Required runtime inputs:

• TYCHO_API_KEY for Tycho access
• CHAIN_ID for chain selection (1 Ethereum, 8453 Base)

Common optional inputs:

• RPC_URL to enable on-chain helpers that need JSON-RPC access, such as ERC4626 deposits
• ENABLE_VM_POOLS to enable or disable VM-backed pool feeds
• ENABLE_RFQ_POOLS to enable or disable RFQ-backed pool feeds (defaults to false)
• BEBOP_USER, BEBOP_KEY, HASHFLOW_USER, and HASHFLOW_KEY only when ENABLE_RFQ_POOLS=true
• HOST and PORT to change the bind address
• timeout, concurrency, and stream-health knobs from src/config/mod.rs

src/config/mod.rs is the authoritative source for runtime defaults. .env.example is an example setup, not the source of truth for every default.

API Surface

• POST /simulate returns per-pool quotes across the requested amounts plus meta describing quote completeness, failures, and readiness-adjacent request outcomes.
• POST /encode accepts a client-provided route, re-simulates the swaps internally, and returns ordered settlement interactions[].
• GET /status reports overall service health plus native_status, VM readiness, RFQ readiness, block progress, and VM or RFQ rebuild or restart context for pollers and deploy scripts.

/encode keeps its current HTTP control flow, but the server emits one structured completion log per request with route shape, protocol summary, and failure-stage fields. Detailed resimulation traces stay available at debug.

Detailed integration docs:

• docs/simulate_example.md for /simulate request and response shape
• docs/encode_example.md for /encode request and response shape

Quote Outcome Semantics

/simulate uses a structured response contract. Clients should not treat HTTP 200 OK as quote success on its own.

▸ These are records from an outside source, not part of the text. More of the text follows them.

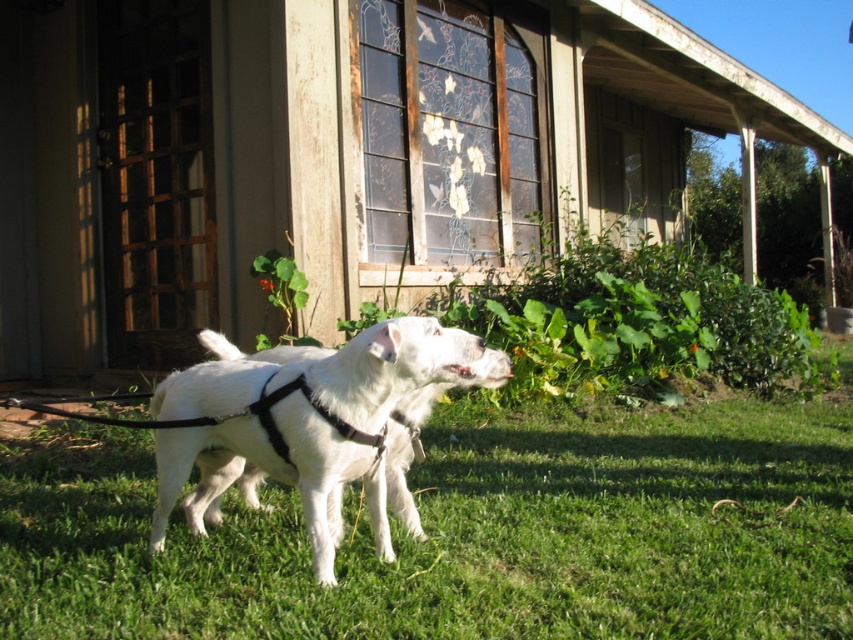 Based on the photo, which of these two, wooden porch at center or white matte harness at center, stands taller?

wooden porch at center is taller.

Can you confirm if wooden porch at center is positioned below white matte harness at center?

No, wooden porch at center is not below white matte harness at center.

This screenshot has width=853, height=640. What do you see at coordinates (328, 154) in the screenshot?
I see `wooden porch at center` at bounding box center [328, 154].

The image size is (853, 640). I want to click on wooden porch at center, so click(x=328, y=154).

Is point (474, 573) more distant than point (285, 481)?

That is False.

Between point (44, 435) and point (306, 433), which one is positioned behind?

The point (44, 435) is more distant.

Locate an element on the screen. The image size is (853, 640). green grass at lower center is located at coordinates (463, 532).

Locate an element on the screen. green grass at lower center is located at coordinates (463, 532).

Is wooden porch at center closer to the viewer compared to green grass at lower center?

No.

This screenshot has width=853, height=640. In order to click on wooden porch at center in this screenshot , I will do `click(328, 154)`.

The height and width of the screenshot is (640, 853). I want to click on wooden porch at center, so click(x=328, y=154). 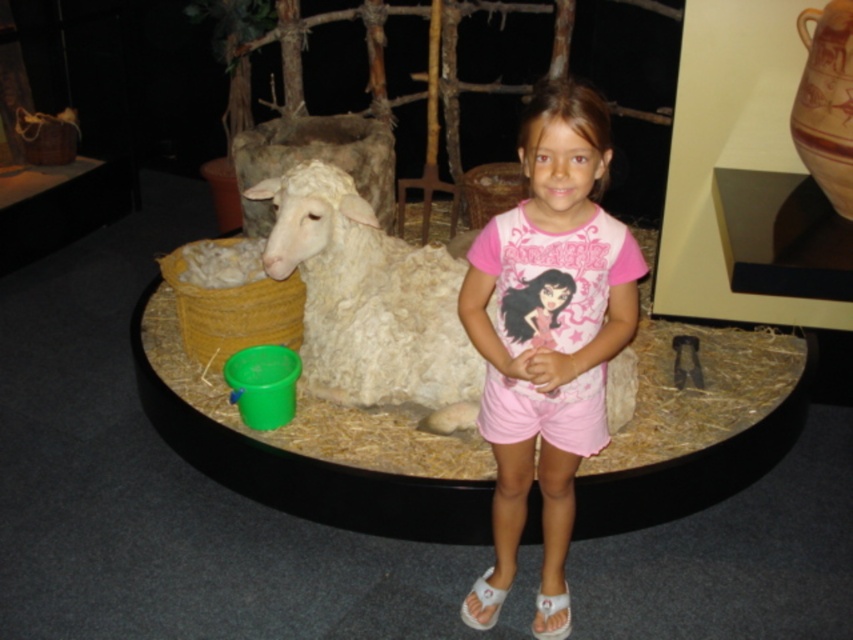 Does pink cotton shorts at center appear on the left side of white woolen sheep at center?

No, pink cotton shorts at center is not to the left of white woolen sheep at center.

Which is above, pink cotton shorts at center or white woolen sheep at center?

Positioned higher is white woolen sheep at center.

The height and width of the screenshot is (640, 853). Describe the element at coordinates (547, 337) in the screenshot. I see `pink cotton shorts at center` at that location.

This screenshot has height=640, width=853. What are the coordinates of `pink cotton shorts at center` in the screenshot? It's located at (547, 337). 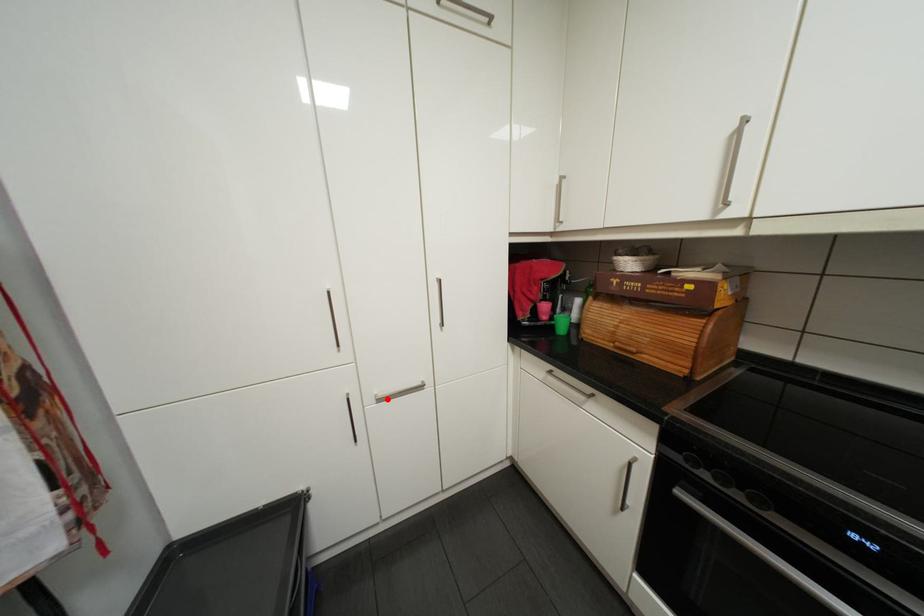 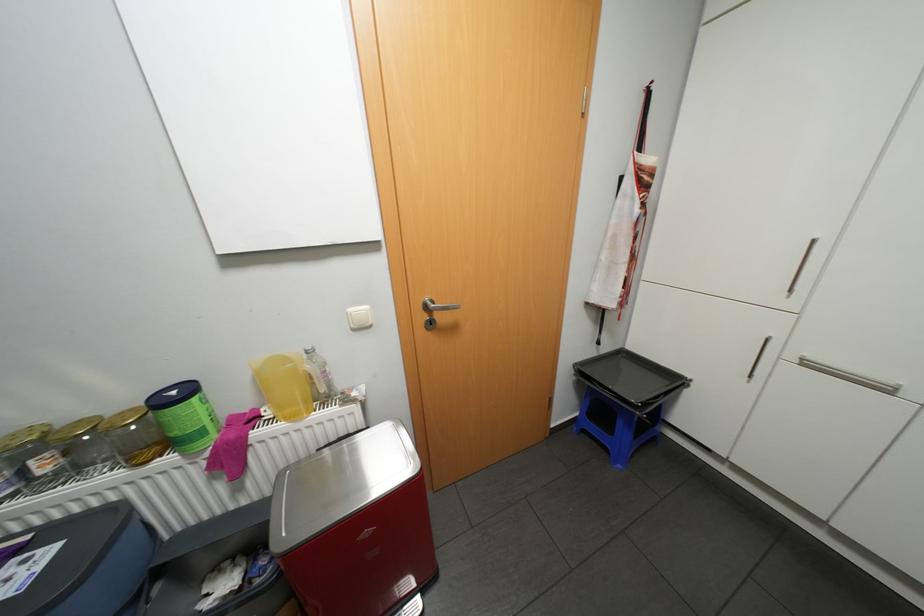 Find the pixel in the second image that matches the highlighted location in the first image.

(813, 363) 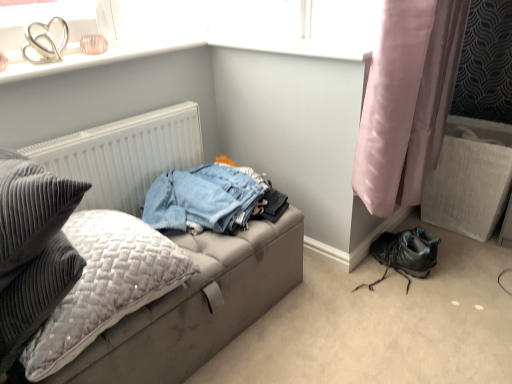 The image size is (512, 384). Find the location of `free space in front of matte black shoe at lower right`. free space in front of matte black shoe at lower right is located at coordinates (403, 327). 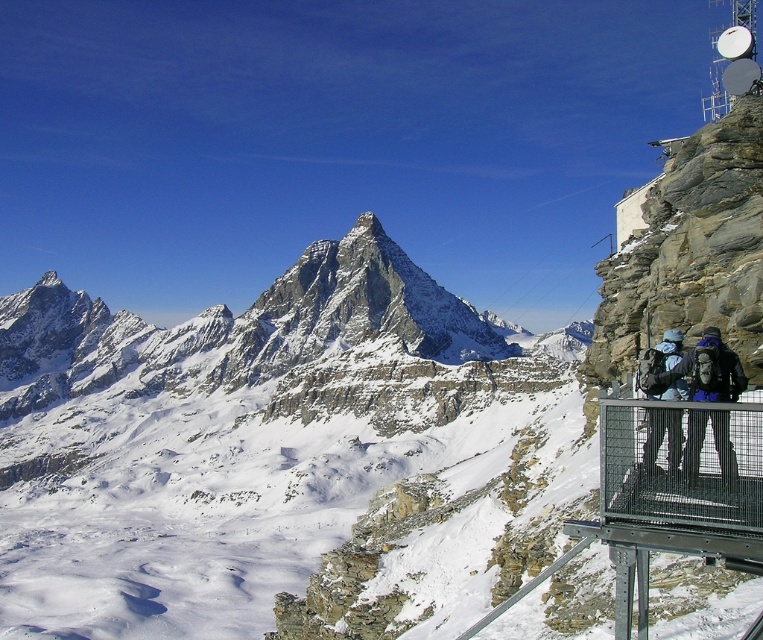 Consider the image. Is dark gray backpack at right closer to camera compared to dark blue fabric backpack at right?

Yes.

Between point (716, 371) and point (660, 396), which one is positioned in front?

Point (716, 371)

Is point (710, 394) less distant than point (652, 371)?

Yes, it is.

The width and height of the screenshot is (763, 640). Find the location of `dark gray backpack at right`. dark gray backpack at right is located at coordinates [x=710, y=371]. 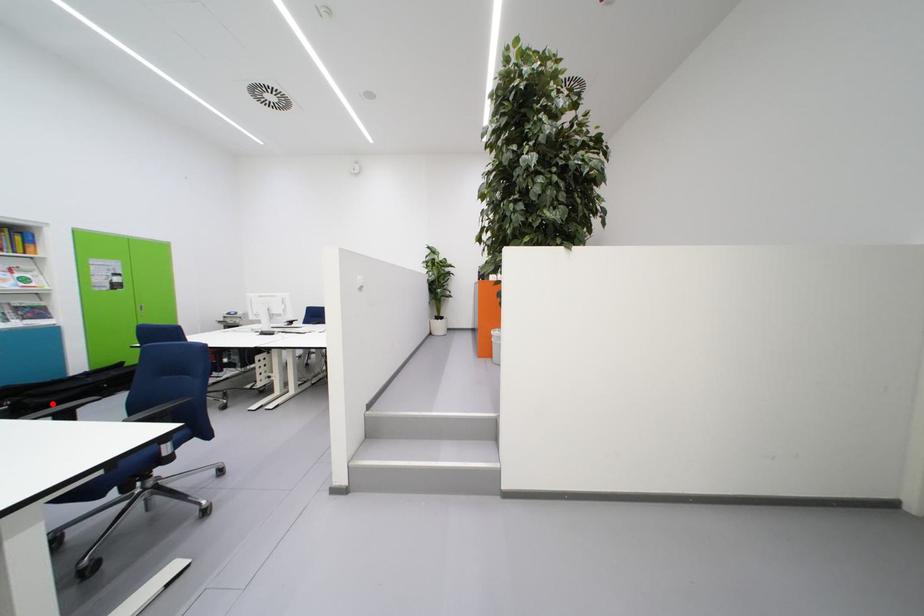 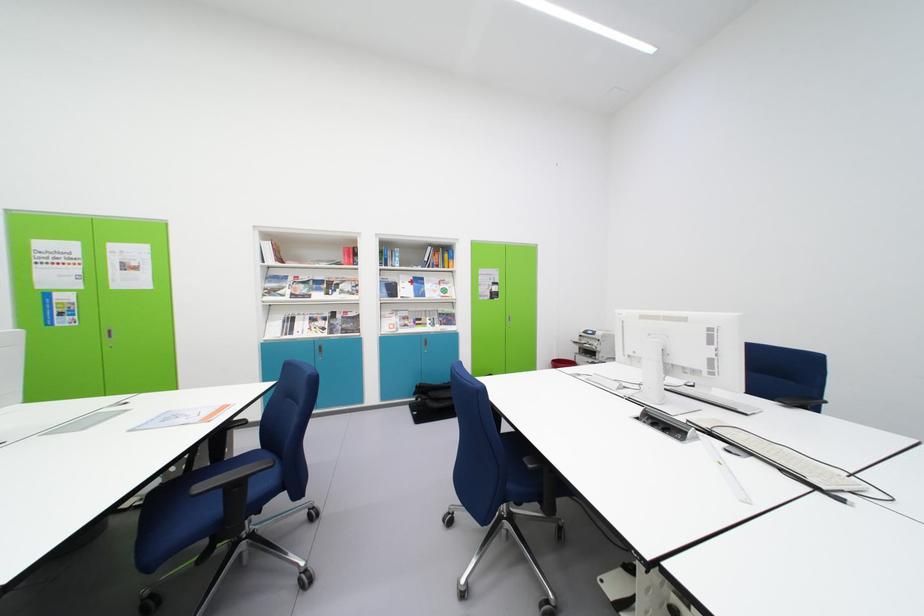 Locate, in the second image, the point that corresponds to the highlighted location in the first image.

(442, 408) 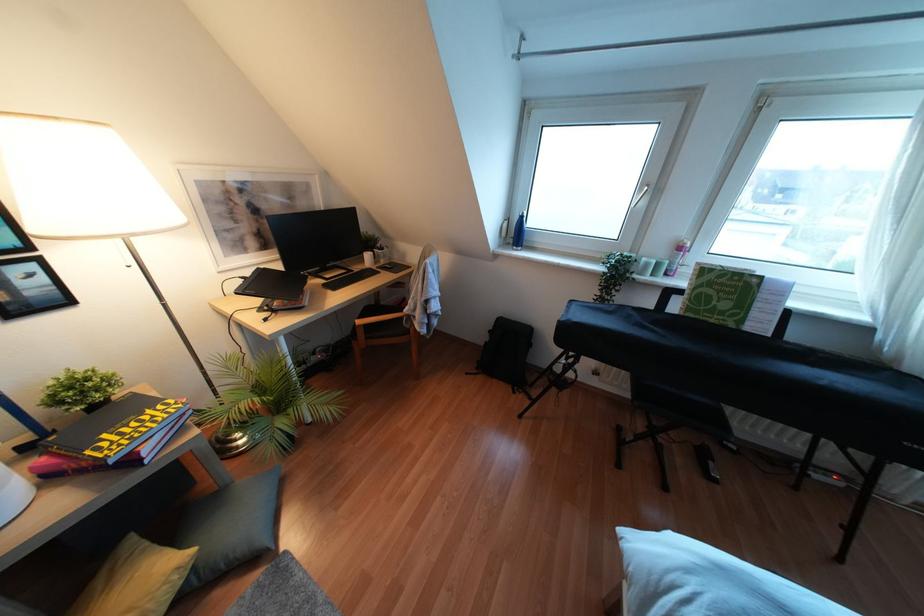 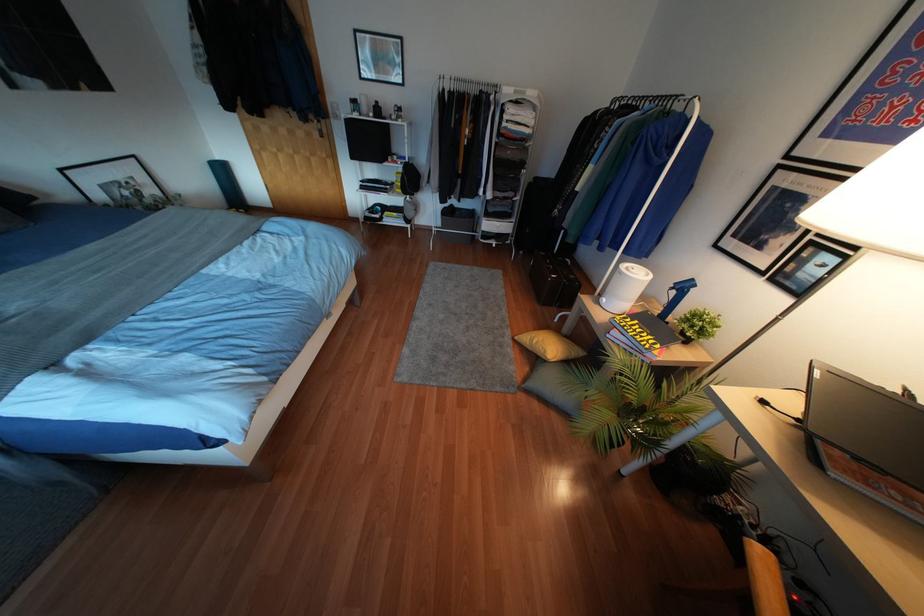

QuoteStatus is the top-level request state:

• ready
• warming_up
• token_missing
• no_liquidity
• invalid_request
• internal_error

QuoteResultQuality describes result completeness:

• complete
• partial
• no_results
• request_level_failure

meta.partial_kind appears only when result_quality=partial:

• amount_ladders
• pool_coverage
• mixed

Summary matrix:

Situation	meta.status	meta.result_quality	Usable For Quoting
Usable quotes with full coverage	ready	complete	yes
Usable quotes with partial requested-amount coverage or incomplete pool coverage	ready	partial	yes
No usable quote because liquidity is absent or exhausted	no_liquidity	no_results	no
Request completed with valid payload but request-level failure details	ready or internal_error	request_level_failure	no
Warm-up, token coverage, or request validation problem	warming_up, token_missing, or invalid_request	request_level_failure	no

/simulate results are usable for quoting when:

• meta.status=ready
• meta.result_quality=complete or meta.result_quality=partial

meta.failures is the request-level failure summary. It captures timeouts, cancellations, token coverage problems, no-pools reasons, and request-relevant simulation failures.

meta.pool_results is the per-pool outcome summary. It captures pool-local outcomes such as partial_output, zero_output, skipped_concurrency, skipped_deadline, timed_out, simulator_error, and internal_error.

For partial results, emitted pool rows keep the original request order and request length in amounts_out. Requested amounts that fail are serialized in place as "0", and the matching gas_used entries are 0.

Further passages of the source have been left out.